• [WHAT THIS TASK INVOLVES]
Only the lines from the one containing "QUI TRAITE VOS DONNÉES ?" through the final line of the entries below are wanted, each copied exactly.
====
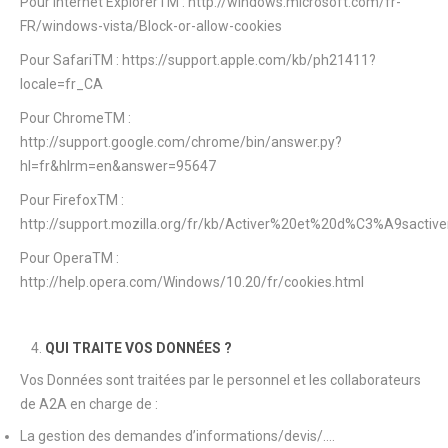
Pour Internet ExplorerTM : http://windows.microsoft.com/fr-
FR/windows-vista/Block-or-allow-cookies
Pour SafariTM : https://support.apple.com/kb/ph21411?
locale=fr_CA
Pour ChromeTM :
http://support.google.com/chrome/bin/answer.py?
hl=fr&hlrm=en&answer=95647
Pour FirefoxTM :
http://support.mozilla.org/fr/kb/Activer%20et%20d%C3%A9sactiv
Pour OperaTM :
http://help.opera.com/Windows/10.20/fr/cookies.html
QUI TRAITE VOS DONNÉES ?
Vos Données sont traitées par le personnel et les collaborateurs
de A2A en charge de :
La gestion des demandes d’informations/devis/….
====
• [ANSWER]
QUI TRAITE VOS DONNÉES ?
Vos Données sont traitées par le personnel et les collaborateurs
de A2A en charge de :
La gestion des demandes d’informations/devis/….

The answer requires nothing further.